Exercise description.
Your copy should contain exactly the lines from the start of the listing through the line that holds "SONY ワイヤレススピーカー", and no pictures.

Provided data.
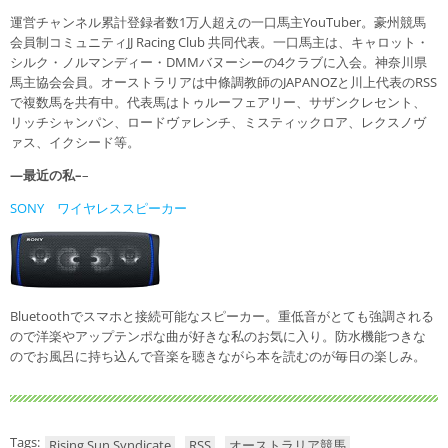
運営チャンネル累計登録者数1万人超えの一口馬主YouTuber。豪州競馬
会員制コミュニティJJ Racing Club 共同代表。一口馬主は、キャロット・
シルク・ノルマンディー・DMMバヌーシーの4クラブに入会。神奈川県
馬主協会会員。オーストラリアは中條調教師のJAPANOZと川上代表のRSS
で複数馬を共有中。代表馬はトゥルーフェアリー、サザンクレセント、
リッチシャンパン、ロードヴァレンチ、ミスティックロア、レクスノヴ
ァス、イクシード等。
—最近の私–
–
SONY ワイヤレススピーカー
Bluetoothでスマホと接続可能なスピーカー。重低音がとても強調される
ので洋楽やアップテンポな曲が好きな私のお気に入り。防水機能つきな
のでお風呂に持ち込んで音楽を聴きながら本を読むのが毎日の楽しみ。
Tags:
Rising Sun Syndicate
RSS
オーストラリア競馬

Expected answer.
運営チャンネル累計登録者数1万人超えの一口馬主YouTuber。豪州競馬
会員制コミュニティJJ Racing Club 共同代表。一口馬主は、キャロット・
シルク・ノルマンディー・DMMバヌーシーの4クラブに入会。神奈川県
馬主協会会員。オーストラリアは中條調教師のJAPANOZと川上代表のRSS
で複数馬を共有中。代表馬はトゥルーフェアリー、サザンクレセント、
リッチシャンパン、ロードヴァレンチ、ミスティックロア、レクスノヴ
ァス、イクシード等。
—最近の私–
–
SONY ワイヤレススピーカー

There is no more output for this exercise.